Slaying Material and Supply Chain Woes

Technology providers are attacking this issue in many ways. Some prefer to focus on a simplified solution for a specific pain point, while others are delivering a full-featured logistics management system.

Simplified solutions include BitRip, an easier and more effective solution than QR codes and bar coding. BitRip is a tape roll of unique code-based imagery that you can tear off and apply to any asset (materials, tools, equipment), log with their mobile web app, and track the chain of custody. The simplicity of ripping off a piece of tape and an easy mobile app make this a scalable solution across many company and project sizes.

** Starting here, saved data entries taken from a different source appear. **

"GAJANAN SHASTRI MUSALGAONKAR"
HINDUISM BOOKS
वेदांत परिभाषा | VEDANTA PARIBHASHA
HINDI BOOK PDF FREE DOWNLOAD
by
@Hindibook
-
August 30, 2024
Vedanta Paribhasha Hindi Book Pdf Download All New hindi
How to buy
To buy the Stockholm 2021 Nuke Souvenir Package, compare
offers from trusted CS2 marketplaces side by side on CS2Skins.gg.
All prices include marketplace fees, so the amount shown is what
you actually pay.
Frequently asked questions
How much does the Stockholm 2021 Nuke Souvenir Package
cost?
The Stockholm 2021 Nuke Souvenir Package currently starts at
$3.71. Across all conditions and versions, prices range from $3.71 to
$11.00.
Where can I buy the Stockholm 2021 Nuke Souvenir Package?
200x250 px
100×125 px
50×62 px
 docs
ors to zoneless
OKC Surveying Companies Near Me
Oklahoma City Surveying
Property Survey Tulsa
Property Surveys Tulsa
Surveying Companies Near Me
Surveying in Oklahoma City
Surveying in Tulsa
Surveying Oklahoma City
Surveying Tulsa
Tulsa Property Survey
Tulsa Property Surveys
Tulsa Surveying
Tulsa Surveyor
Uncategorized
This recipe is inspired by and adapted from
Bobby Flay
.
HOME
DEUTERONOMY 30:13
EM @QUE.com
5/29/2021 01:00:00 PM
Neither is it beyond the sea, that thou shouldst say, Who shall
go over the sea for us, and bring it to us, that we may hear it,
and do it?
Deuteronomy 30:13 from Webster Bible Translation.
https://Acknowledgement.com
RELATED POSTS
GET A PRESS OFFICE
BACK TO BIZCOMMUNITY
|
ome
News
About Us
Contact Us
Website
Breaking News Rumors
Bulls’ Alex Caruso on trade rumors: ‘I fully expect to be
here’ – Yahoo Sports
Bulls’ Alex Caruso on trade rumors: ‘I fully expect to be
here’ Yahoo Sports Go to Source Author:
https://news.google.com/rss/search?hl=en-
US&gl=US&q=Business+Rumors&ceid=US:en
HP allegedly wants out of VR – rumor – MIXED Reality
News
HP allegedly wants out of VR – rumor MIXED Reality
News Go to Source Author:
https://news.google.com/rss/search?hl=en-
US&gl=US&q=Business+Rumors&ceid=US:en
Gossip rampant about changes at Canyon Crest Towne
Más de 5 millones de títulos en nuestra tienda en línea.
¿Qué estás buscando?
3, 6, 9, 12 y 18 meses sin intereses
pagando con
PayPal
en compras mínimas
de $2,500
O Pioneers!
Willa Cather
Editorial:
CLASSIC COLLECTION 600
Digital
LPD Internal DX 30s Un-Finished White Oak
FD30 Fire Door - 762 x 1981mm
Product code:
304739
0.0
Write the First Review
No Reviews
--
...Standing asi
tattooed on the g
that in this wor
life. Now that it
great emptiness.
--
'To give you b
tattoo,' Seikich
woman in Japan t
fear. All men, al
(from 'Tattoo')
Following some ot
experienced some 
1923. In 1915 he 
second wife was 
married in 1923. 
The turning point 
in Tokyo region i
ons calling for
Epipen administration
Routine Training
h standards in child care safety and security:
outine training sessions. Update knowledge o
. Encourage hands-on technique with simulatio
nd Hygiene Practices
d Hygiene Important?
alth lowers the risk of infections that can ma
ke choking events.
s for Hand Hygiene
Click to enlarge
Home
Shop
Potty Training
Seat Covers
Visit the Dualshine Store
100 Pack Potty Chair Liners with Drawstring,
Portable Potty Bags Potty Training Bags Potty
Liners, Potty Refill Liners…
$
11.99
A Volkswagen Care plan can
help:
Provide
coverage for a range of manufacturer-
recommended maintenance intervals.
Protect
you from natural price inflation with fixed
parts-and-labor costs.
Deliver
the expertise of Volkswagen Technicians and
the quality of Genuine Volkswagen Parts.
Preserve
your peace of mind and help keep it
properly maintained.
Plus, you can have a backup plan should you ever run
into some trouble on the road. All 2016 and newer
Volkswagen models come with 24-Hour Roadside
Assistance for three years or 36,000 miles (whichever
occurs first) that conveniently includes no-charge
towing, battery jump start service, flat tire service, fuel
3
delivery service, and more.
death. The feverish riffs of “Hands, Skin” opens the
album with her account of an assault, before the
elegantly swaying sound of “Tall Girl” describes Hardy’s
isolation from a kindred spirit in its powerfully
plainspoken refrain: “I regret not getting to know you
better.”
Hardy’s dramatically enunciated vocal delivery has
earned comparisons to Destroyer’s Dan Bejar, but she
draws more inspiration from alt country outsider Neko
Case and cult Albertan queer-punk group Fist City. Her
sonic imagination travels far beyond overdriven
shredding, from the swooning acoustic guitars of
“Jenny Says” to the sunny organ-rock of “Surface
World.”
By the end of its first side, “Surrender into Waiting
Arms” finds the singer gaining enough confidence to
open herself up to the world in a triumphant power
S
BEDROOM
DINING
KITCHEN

Voyage Control is an Australian-based logistics management platform that was initially developed for the events industry, but people quickly realized there was an opportunity to help lead the construction industry. The platform is a full-feature, mobile device friendly job site logistics management solution that includes delivery scheduling and monitoring, broad transportation management, and materials management.

Looking Ahead

These are just a sample of some of the newer technologies that are receiving venture investment and early traction to tackle old problems in new ways, or new problems quickly. Still, hurdles are abundant in the overall technological evolution of construction. Because of the proliferation of ideas, R&D, venture capital, and new solutions, the industry is confused about what technology is best suited to meet its needs. The construction industry now has approximately 30 categories of technology, all seeking to improve the business and project performance of their customers. The rigor and pace of change is at odds with an industry that has little time, single-digit margins, and eroding backlog. However, over time, the technology solutions that prove their worth will rise to the top, just as contractors continue to build out their technology teams and processes for conducting pilots and implementing solutions.

In the coming years, we will see an acceleration of technology R&D focused on even more
opportunities to digitize and refine the industry’s ways, including data management, prescriptive analytics, cashflow management/invoice factoring, on-demand market intelligence, construction building products e-Commerce, and more.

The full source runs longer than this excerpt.